BLICK: Marc Hirschi, es gab viele Spekulationen rund um Ihren Wechsel zum UAE Team Emirates. Wie haben Sie diese wahrgenommen?
Marc Hirschi: Sport ist Unterhaltungs-Business. Es ist doch klar, dass viel geredet und geschrieben wird.
Der BLICK schrieb unter anderem: «Hirschi will kein Rad-Soldat mehr sein» und «Hirschi wird Millionär».
Jeder darf denken, was er will. Das ist normal. Wenn ich Journalist wäre, würde ich wohl auch schreiben, was die Leute lesen wollen.
Wie verändert Geld eine Person?
Vielleicht muss ich mir in den Ferien künftig weniger häufig überlegen, ob ich mir etwas wirklich leisten kann oder nicht. Aber ich selbst ändere mich deswegen nicht, ich bin immer noch der Marc von früher. Ich habe allerdings Respekt davor, dass mich die Leute nun wegen des Geldes nun anders sehen.

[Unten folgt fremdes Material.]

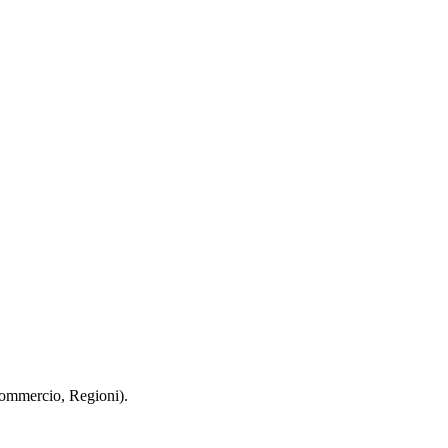
 Commercio, Regioni).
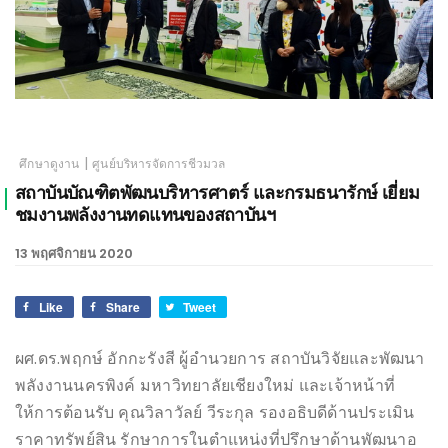
เชียงใหม่
|
ศึกษาดูงาน
ศูนย์บริหารจัดการชีวมวล
สถาบันบัณฑิตพัฒนบริหารศาตร์ และกรมธนารักษ์ เยี่ยม
ชมงานพลังงานทดแทนของสถาบันฯ
13 พฤศจิกายน 2020
Like
Share
Tweet
ผศ.ดร.พฤกษ์ อักกะรังสี ผู้อำนวยการ สถาบันวิจัยและพัฒนา
พลังงานนครพิงค์ มหาวิทยาลัยเชียงใหม่ และเจ้าหน้าที่
ให้การต้อนรับ คุณวิลาวัลย์ วีระกุล รองอธิบดีด้านประเมิน
ราคาทรัพย์สิน รักษาการในตำแหน่งที่ปรึกษาด้านพัฒนาอ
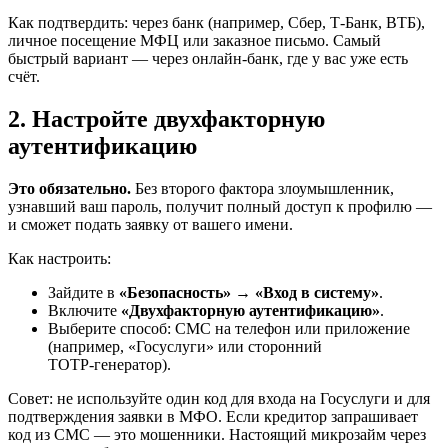
Как подтвердить: через банк (например, Сбер, Т‑Банк, ВТБ),
личное посещение МФЦ или заказное письмо. Самый
быстрый вариант — через онлайн-банк, где у вас уже есть
счёт.
2. Настройте двухфакторную
аутентификацию
Это обязательно.
Без второго фактора злоумышленник,
узнавший ваш пароль, получит полный доступ к профилю —
и сможет подать заявку от вашего имени.
Как настроить:
Зайдите в
«Безопасность»
→
«Вход в систему»
.
Включите
«Двухфакторную аутентификацию»
.
Выберите способ: СМС на телефон или приложение
(например, «Госуслуги» или сторонний
TOTP‑генератор).
Совет: не используйте один код для входа на Госуслуги и для
подтверждения заявки в МФО. Если кредитор запрашивает
код из СМС — это мошенники. Настоящий микрозайм через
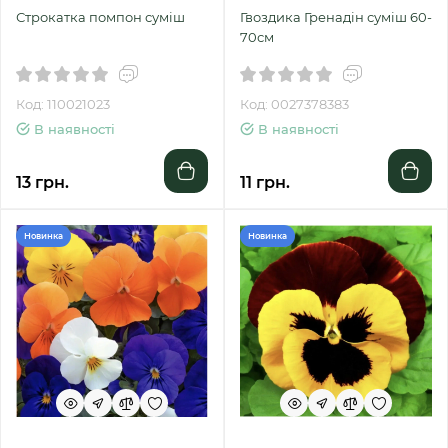
Строкатка помпон суміш
Гвоздика Гренадін суміш 60-
70см
Код: 110021023
Код: 0027378383
В наявності
В наявності
13 грн.
11 грн.
Новинка
Новинка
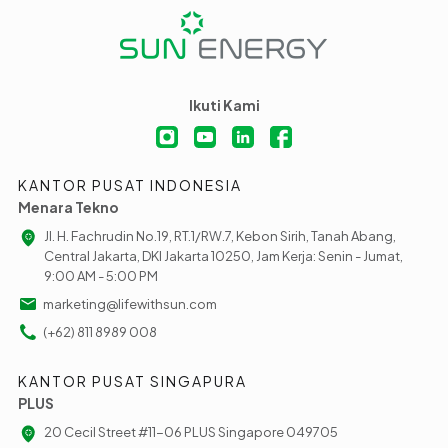
Ikuti Kami
KANTOR PUSAT INDONESIA
Menara Tekno
Jl. H. Fachrudin No.19, RT.1/RW.7, Kebon Sirih, Tanah Abang,
Central Jakarta, DKI Jakarta 10250, Jam Kerja: Senin - Jumat,
9:00 AM - 5:00 PM
marketing@lifewithsun.com
(+62) 811 8989 008
KANTOR PUSAT SINGAPURA
PLUS
20 Cecil Street #11-06 PLUS Singapore 049705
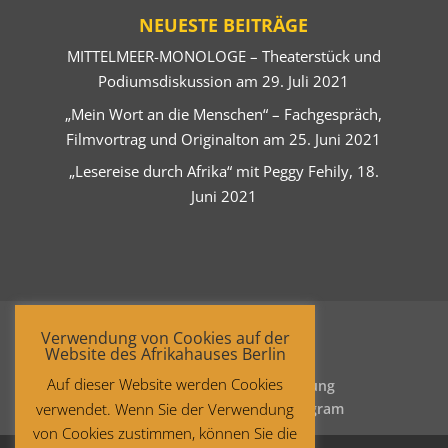
NEUESTE BEITRÄGE
MITTELMEER-MONOLOGE – Theaterstück und
Podiumsdiskussion am 29. Juli 2021
„Mein Wort an die Menschen“ – Fachgespräch,
Filmvortrag und Originalton am 25. Juni 2021
„Lesereise durch Afrika“ mit Peggy Fehily, 18.
Juni 2021
Verwendung von Cookies auf der
Website des Afrikahauses Berlin
Auf dieser Website werden Cookies
Startseite
Datenschutzerklärung
verwendet. Wenn Sie der Verwendung
Impressum
Facebook
Instagram
von Cookies zustimmen, können Sie die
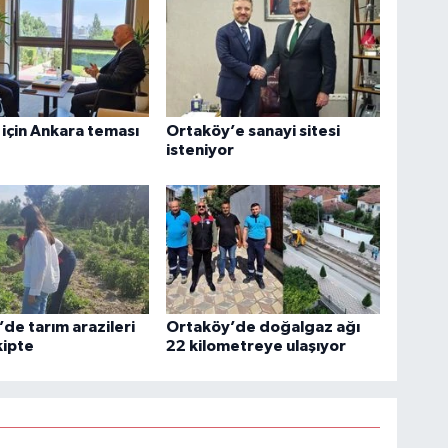
için Ankara teması
Ortaköy’e sanayi sitesi
isteniyor
de tarım arazileri
Ortaköy’de doğalgaz ağı
kipte
22 kilometreye ulaşıyor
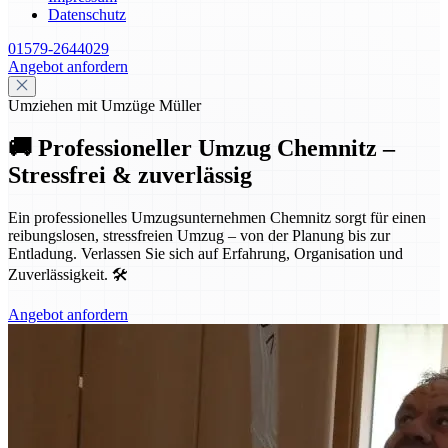
Datenschutz
01579-2644029
Angebot anfordern
Umziehen mit Umzüge Müller
🚚 Professioneller Umzug Chemnitz –
Stressfrei & zuverlässig
Ein professionelles Umzugsunternehmen Chemnitz sorgt für einen
reibungslosen, stressfreien Umzug – von der Planung bis zur
Entladung. Verlassen Sie sich auf Erfahrung, Organisation und
Zuverlässigkeit. 🛠️
Angebot anfordern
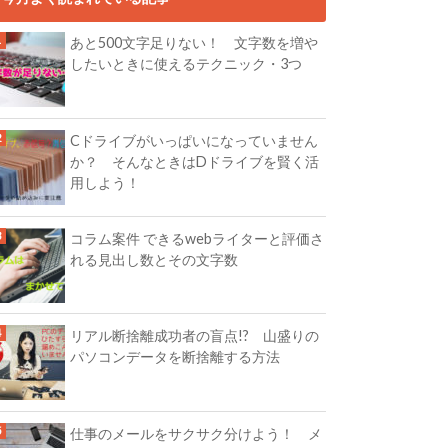
あと500文字足りない！ 文字数を増や
したいときに使えるテクニック・3つ
Cドライブがいっぱいになっていません
か？ そんなときはDドライブを賢く活
用しよう！
コラム案件 できるwebライターと評価さ
れる見出し数とその文字数
リアル断捨離成功者の盲点!? 山盛りの
パソコンデータを断捨離する方法
仕事のメールをサクサク分けよう！ メ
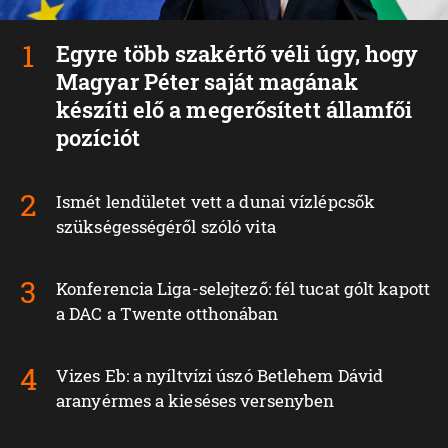
Egyre több szakértő véli úgy, hogy
Magyar Péter saját magának
készíti elő a megerősített államfői
pozíciót
Ismét lendületet vett a dunai vízlépcsők
szükségességéről szóló vita
Konferencia Liga-selejtező: fél tucat gólt kapott
a DAC a Twente otthonában
Vizes Eb: a nyíltvízi úszó Betlehem Dávid
aranyérmes a kieséses versenyben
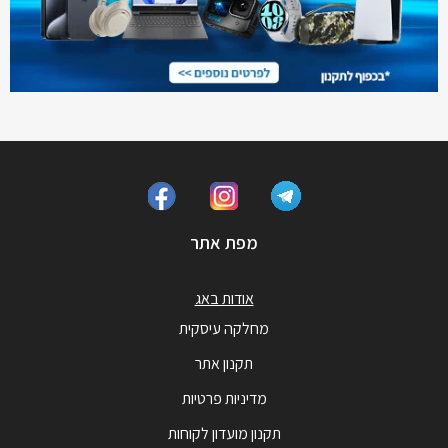
מפת אתר
אודות באג
מחלקה עיסקית
תקנון אתר
מדיניות פרטיות
תקנון מועדון לקוחות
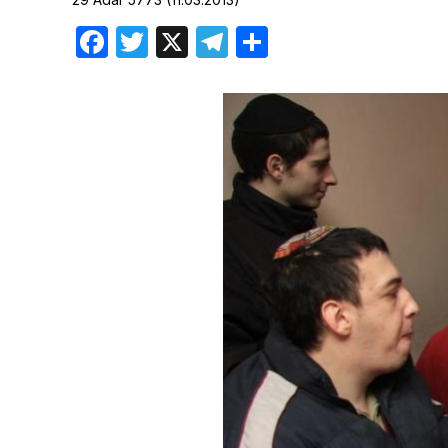
Хроника но
Facebook
Twitter
X
Telegram
Отправить
Дни рожден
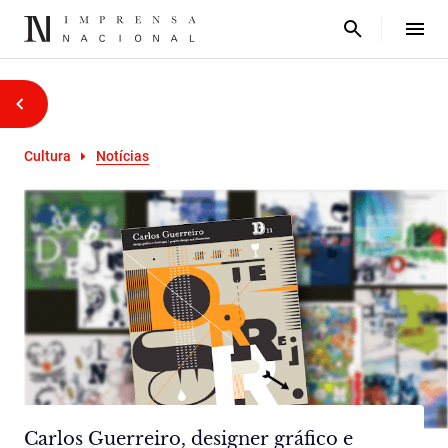
Cultura
Notícias
Carlos Guerreiro, designer gráfico e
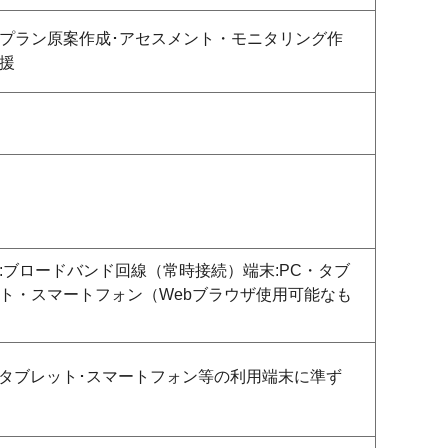
プラン原案作成･アセスメント・モニタリング作
援
:ブロードバンド回線（常時接続）端末:PC・タブ
ト・スマートフォン（Webブラウザ使用可能なも
･タブレット･スマートフォン等の利用端末に準ず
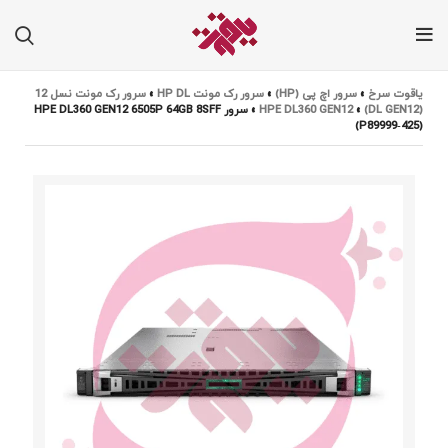
یاقوت سرخ
»
سرور اچ پی (HP)
»
سرور رک مونت HP DL
»
سرور رک مونت نسل 12
(DL GEN12)
»
HPE DL360 GEN12
»
سرور HPE DL360 GEN12 6505P 64GB 8SFF
(P89999‑425)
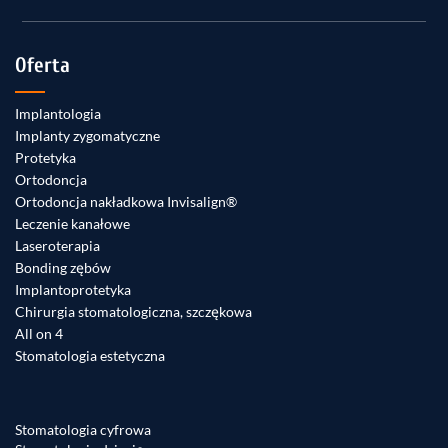
Oferta
Implantologia
Implanty zygomatyczne
Protetyka
Ortodoncja
Ortodoncja nakładkowa Invisalign®
Leczenie kanałowe
Laseroterapia
Bonding zębów
Implantoprotetyka
Chirurgia stomatologiczna, szczękowa
All on 4
Stomatologia estetyczna
Stomatologia cyfrowa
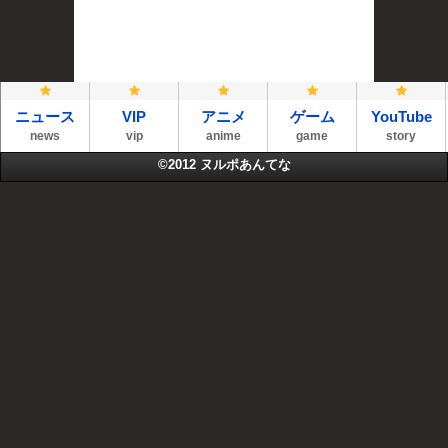
ニュース
VIP
アニメ
ゲーム
YouTube
news
vip
anime
game
story
©2012
ヌルポあんてな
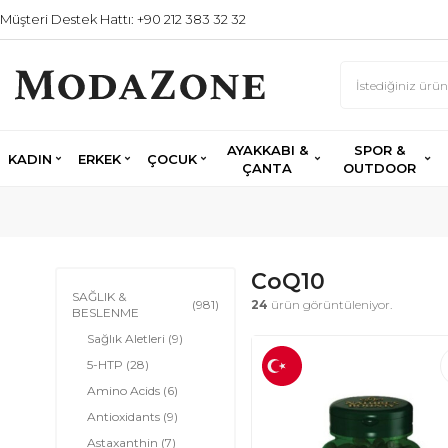
Müşteri Destek Hattı: +90 212 383 32 32
AYAKKABI &
SPOR &
KADIN
ERKEK
ÇOCUK
ÇANTA
OUTDOOR
CoQ10
SAĞLIK &
(981)
24
ürün görüntüleniyor.
BESLENME
Sağlık Aletleri
(9)
5-HTP
(28)
Amino Acids
(6)
Antioxidants
(9)
Astaxanthin
(7)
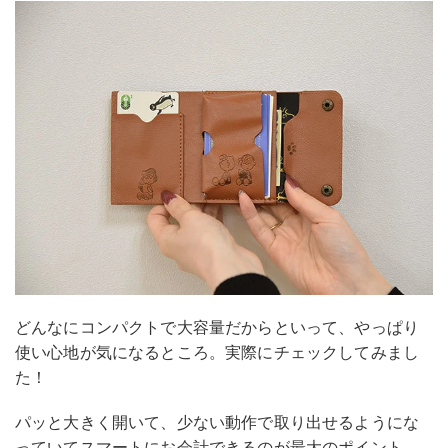
どんなにコンパクトで大容量だからといって、やっぱり
使い心地が気になるところ。実際にチェックしてみまし
た！
パッと大きく開いて、少ない動作で取り出せるようにな
っていてスマートにお会計できるのが最大のポイント。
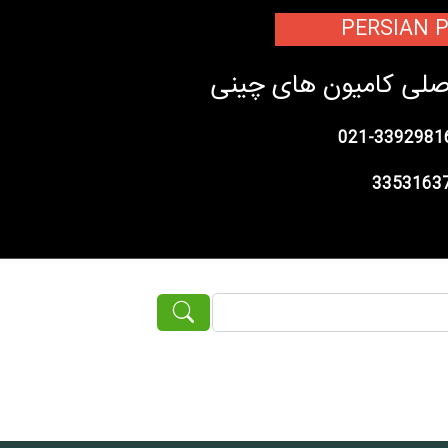
PERSIAN 
اصلی کامیون های چینی
021-3392981
335316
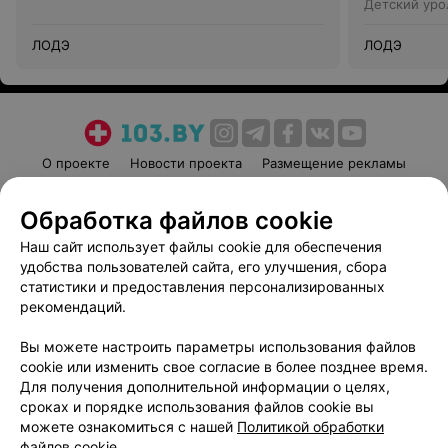
Детский уро
ЛОДЭ
ЛОДЭ
О проекте
Новости проекта
Размещение рекламы
Медицинский маркетинг
Публичный договор
Обработка файлов cookie
Пользовательское соглашение
Способы оплаты
Наш сайт использует файлы cookie для обеспечения
Вакансии
Партнеры
удобства пользователей сайта, его улучшения, сбора
Написать руководителю 103.by
статистики и предоставления персонализированных
Написать в поддержку
рекомендаций.
Персональные настройки cookie
Вы можете настроить параметры использования файлов
Обработка персональных данных
cookie или изменить свое согласие в более позднее время.
Для получения дополнительной информации о целях,
сроках и порядке использования файлов cookie вы
можете ознакомиться с нашей
Политикой обработки
файлов cookie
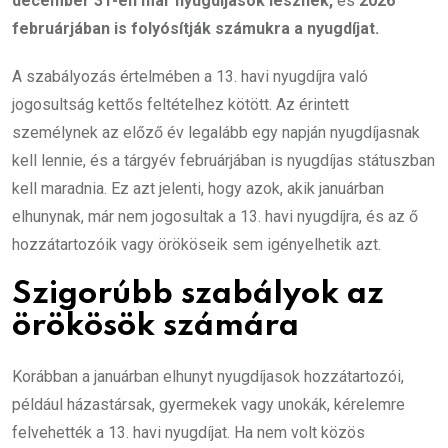
december 31-én már nyugdíjasok lesznek,
és
2026
februárjában is folyósítják számukra a nyugdíjat.
A szabályozás értelmében a 13. havi nyugdíjra való
jogosultság kettős feltételhez kötött. Az érintett
személynek az előző év legalább egy napján nyugdíjasnak
kell lennie, és a tárgyév februárjában is nyugdíjas státuszban
kell maradnia. Ez azt jelenti, hogy azok, akik januárban
elhunynak, már nem jogosultak a 13. havi nyugdíjra, és az ő
hozzátartozóik vagy örököseik sem igényelhetik azt.
Szigorúbb szabályok az
örökösök számára
Korábban a januárban elhunyt nyugdíjasok hozzátartozói,
például házastársak, gyermekek vagy unokák, kérelemre
felvehették a 13. havi nyugdíjat. Ha nem volt közös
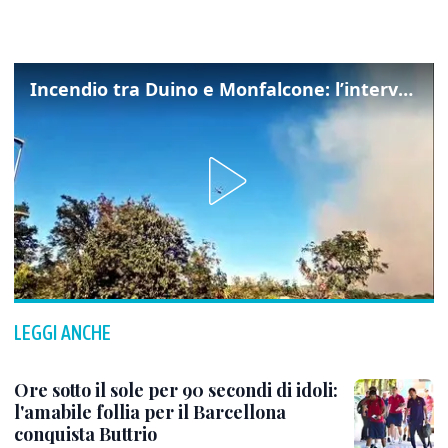
Incendio tra Duino e Monfalcone: l’intervento dei vigili del fuoco
LEGGI ANCHE
Ore sotto il sole per 90 secondi di idoli:
l'amabile follia per il Barcellona
conquista Buttrio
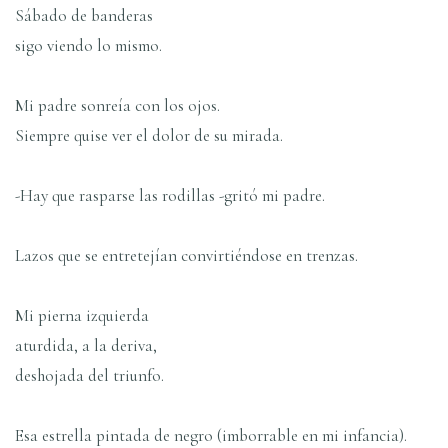
Sábado de banderas
sigo viendo lo mismo.
Mi padre sonreí­a con los ojos.
Siempre quise ver el dolor de su mirada.
-Hay que rasparse las rodillas -gritó mi padre.
Lazos que se entretejí­an convirtiéndose en trenzas.
Mi pierna izquierda
aturdida, a la deriva,
deshojada del triunfo.
Esa estrella pintada de negro (imborrable en mi infancia).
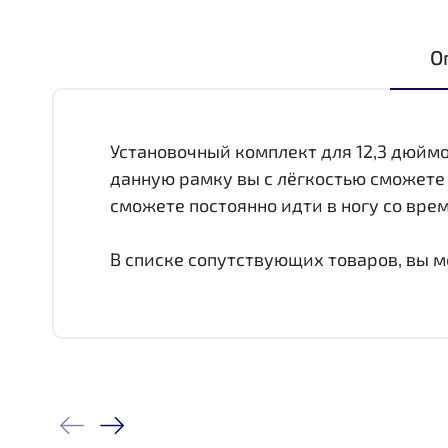
О
Установочный комплект для 12,3 дюйм
данную рамку вы с лёгкостью сможете
сможете постоянно идти в ногу со вре
В списке сопутствующих товаров, вы м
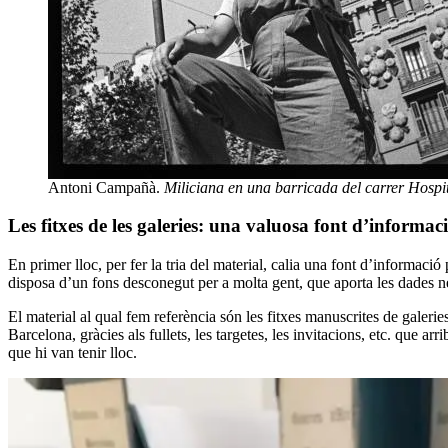
Antoni Campañà.
Miliciana en una barricada del carrer Hospi
Les fitxes de les galeries: una valuosa font d’informac
En primer lloc, per fer la tria del material, calia una font d’informaci
disposa d’un fons desconegut per a molta gent, que aporta les dades nec
El material al qual fem referència són les fitxes manuscrites de galerie
Barcelona, gràcies als fullets, les targetes, les invitacions, etc. que 
que hi van tenir lloc.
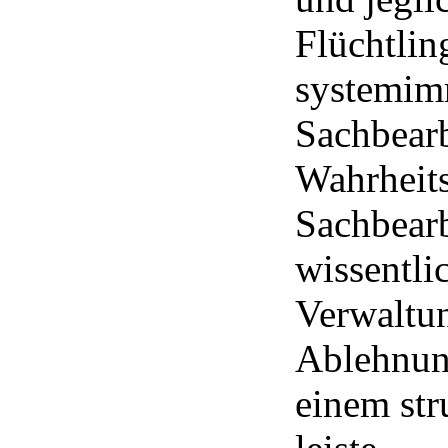
Flüchtlin
systemim
Sachbearb
Wahrheits
Sachbearb
wissentli
Verwaltun
Ablehnung
einem st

Waren die Finanzen entscheidend für den Transfer?
Auf keinen Fall. Ich wollte einen Tapetenwechsel, suchte eine sportliche Challenge. Das UAE Team Emirates war in der letzten Saison die drittbeste Mannschaft, viele verschiedene Fahrer holten Siege, die jungen haben sehr gut performt. Das hat mich gereizt. Gleichzeitig ist das Team im Bereich Wissenschaft und Ernährung extrem weit. Langfristig bringt mich dieser Wechsel weiter.
Langfristig?
Ich will erneut sofort Erfolg haben, logisch. Aber ich habe herausgefunden, dass ich dann am meisten lerne, wenn es schwierig wird. Das war schon früher immer so. Es muss manchmal nach unten gehen, damit es wieder nach oben geht.
Über die Hintergründe seines Wechsels – Hirschi hatte beim Team DSM noch einen laufenden Vertrag – will der Berner nicht reden. Und schon gar nicht über die Spekulationen einiger holländischen Medien. Kein Wunder: Beide Teams haben eine Schweige-Vereinbarung.
Ihr neuer Teammanager Mauro Gianetti hat bei vielen einen schlechten Ruf wegen seiner Vergangenheit. Ihm wurde Doping-Missbrauch vorgeworfen – als Fahrer und Sportlicher Leiter. Befürchten Sie nicht, dass dies auf Sie abfärben könnte?
Es liegt nicht an mir, seine Vergangenheit zu kommentieren. Bei den Verhandlungen hat er mich überzeugt, er ist sehr nahe am Team. Ihm ist es wichtig, eine Spass-Atmosphäre zu haben, alles soll familiär sein, Grüppchen darf es nicht geben. Und daneben wird hart trainiert.
Benutzen Sie das Rad-Wundermittel Ketone?
Nein. Ich habe es auch nie probiert.
Es ist nicht verboten und einige Top-Teams wie Jumbo-Visma setzen es bewusst ein.
Ich glaube nicht, dass Ketone so viel ausmacht. In meiner Karriere geht es derzeit um viel mehr.
Worum?
Mein Körper muss robuster werden. Aber mit den Jahren wird diese Härte auch kommen. Ich bin erst 22 Jahre alt und muss mir natürlich auch noch Zeit geben.
Wie ist es eigentlich in der Wüste?
Gar nicht so schlecht (schmunzelt). Kamelfleisch habe ich zwar gegessen, aber nur wenig – es hat mir nicht geschmeckt. Ansonsten sind die Trainingsbedingungen gut und die Leute sehr gastfreundlich.
Sie sind in ihrem dritten Profi-Jahr und nun ein Star. Was vermissen Sie von Ihrem alten Leben?
Die Tage daheim kann ich je länger, desto mehr an einer Hand abzählen. Ich erinnere mich an meine KV-Zeit: Damals wollte ich am liebsten herumreisen. Jetzt ist es umgekehrt – ich würde am liebsten zu Hause bleiben. Aber das gehört dazu. Ein normaler Job hat auch Nachteile, ich beklage mich also keinesfalls.